但是这并不意味着传媒板块的电影公司可以整体扭转颓势。师老师觉得现在不是一个整体影视公司的触底反弹,而是走向分化。有的能弹起来,有的它可能就弹不起来了。踏实的公司会越来越好,糟糕的公司没有人愿意再给它钱,只会越来越糟。

去年下半年的时候,师老师和一些一二级市场的人聊了聊,几乎没有人在未来仍然看好纯粹的电影制作的上市公司。一位基金的人士告诉师老师,“去年开始,我们就很少投纯内容类的公司了,我们觉得影视传媒公司的估值目前还没有太好的预期。未来科技和文化可能会存在不错的投资机会,比如5G技术的跃升可能带给内容方面的变化,我们目前看的更多的也是文化+科技的公司与项目。”

在二级市场上,去年底到现在最热的不是以往炒的电影股,而是网红股。比如说星期六(SZ.002291)这家上市公司,不到一个月时间,股价翻了三倍有余;同属网红MCN概念的引力传媒(SH.603598),12个交易日10个涨停。

同期有业绩反弹支撑的光线传媒涨幅20%,已经跌到谷底的原电影股龙头万达电影涨幅40%,而电影第一股华谊兄弟,只是象征性反弹了一下——这个时代的传媒风口,已经不在电影身上了。

再看看跨年晚会,在其他卫视还在想办法怎么堆明星的时候,B站一台出圈的晚会拉动股价连续大涨超过20%市值飙升几十亿。是天方夜谭么?不是,资本市场现在也更认可新的方向、新的内容。

对于现在的电影公司来说亦是如此。在过往的发展中,你需要兢兢业业踏实做事而不是炒作概念想赚快钱,同时了解年轻人、看透趋势,你才可能有未来。

这听起来像一句正确的废话。

这其实就是一句废话。

因为师老师翻了翻这些年很多民营影视公司的成长史,真的没谁能长盛不衰。转型可能因为判断失误带来失败,高举高打也可能因为政治风险戛然而止,一家新兴的充满前景的公司可能因为两部片子就死掉……马云五年前还问王长田3000亿票房的电影市场怎么做呢,现在也不分道扬镳了?

做电影有时候是玄学,也得看命。

中游转型探索,上游苦苦挣扎,下游不一样,下游的电影院可能已经死掉了,或者正在死掉的路上。

这几年师老师加过一些影视从业者的群,影视行业火热的时候群情激昂,每日激辩,畅想未来,赌赌票房,好不热闹。去年以来很多群逐渐变了味,不少群都开始没人说话,一些说话的都在分享自己代理的酒啊尿不湿啊这些产品的链接,要么就是骗子扎堆,整天叫卖电影股份。近日还得知,以前认识的一些在下游从业超过十年的资深人士都转型去卖保险了,不禁唏嘘感慨。
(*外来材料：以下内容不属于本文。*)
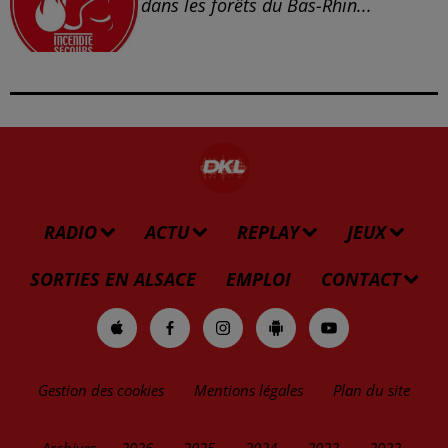
dans les forêts du Bas-Rhin...
RADIO
ACTU
REPLAY
JEUX
SORTIES EN ALSACE
EMPLOI
CONTACT
Gestion des cookies
Mentions légales
Plan du site
Archives
2026
2025
2024
2023
2022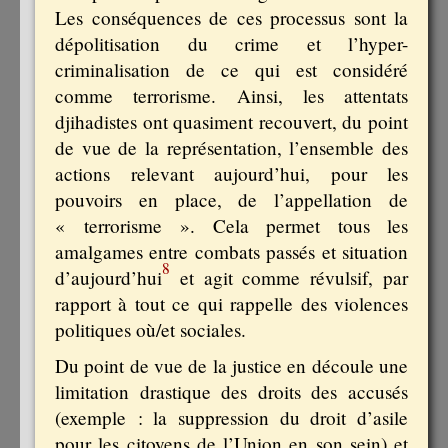
Les conséquences de ces processus sont la
dépolitisation du crime et l’hyper-
criminalisation de ce qui est considéré
comme terrorisme. Ainsi, les attentats
djihadistes ont quasiment recouvert, du point
de vue de la représentation, l’ensemble des
actions relevant aujourd’hui, pour les
pouvoirs en place, de l’appellation de
« terrorisme ». Cela permet tous les
amalgames entre combats passés et situation
8
d’aujourd’hui
et agit comme révulsif, par
rapport à tout ce qui rappelle des violences
politiques où/et sociales.
Du point de vue de la justice en découle une
limitation drastique des droits des accusés
(exemple : la suppression du droit d’asile
pour les citoyens de l’Union en son sein) et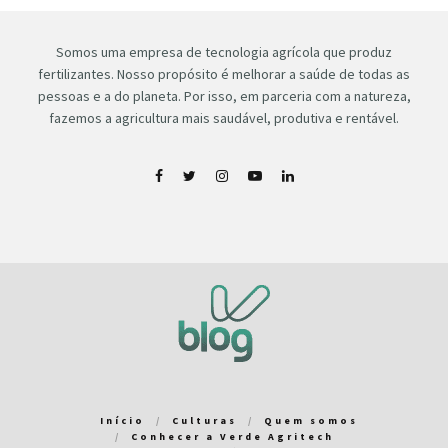
Somos uma empresa de tecnologia agrícola que produz
fertilizantes. Nosso propósito é melhorar a saúde de todas as
pessoas e a do planeta. Por isso, em parceria com a natureza,
fazemos a agricultura mais saudável, produtiva e rentável.
Início
Culturas
Quem somos
Conhecer a Verde Agritech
2019年影院的生意的确更难做了,行业平均盈利水平进一步下滑,连龙头电影院都不能幸免。

拓普电影智库的数据显示,2019年全国平均上座率10.75%,场均收益466元、单厅单日收益2059元,全部都是有数据统计以来的最低值。

去年全国票房前十的影院只有三家票房是增长的,其中只有两家人次有增长。2019年你想成为票房全国前十,门槛是4808万;而2018年这个数据还是5000万。2018年影院前三名票房分别是7653万、6578万、6407万,去年前三名票房分别是7504万(耀莱成龙影城五棵松店)、5910万(金逸影城朝阳大悦城IMAX店)、5829万(首都电影院西单店)。

整体收益在下滑,但是有一些数据却创下了历史新高。截至2019年底,全国新增银幕9708块,增幅16%,银幕总数达到了69787块,历史新高;影院总数超过11000家,历史新高;全年放映场次1.27亿次,历史新高……

2018年的时候,在我们举办的关于影院的论坛上,很多三线城市小的影院经理就在问,自己有一家小影院,方圆五公里三年内新开了4家影院,还都是万达、金逸这样的大品牌,怎么办。到了2019年,他们的问题仍然是一样的,只不过方圆五公里内又多了两家影院,要7家影院共同竞争那么一点点观众,更焦虑了,问怎么办。

而很多四五线城市的影院经理面临的则是春节开张吃一年,平时几乎没人的局面。在师老师看来,解决这个问题在当下比较好的办法就是价格。供不应求价格上涨是正常的事情,所以去年春节电影票突然变得那么贵也有一定的合理性。增加供给也是解决办法之一,但是现在增加了投资但是平时却一直是供需失衡的状态,得不偿失。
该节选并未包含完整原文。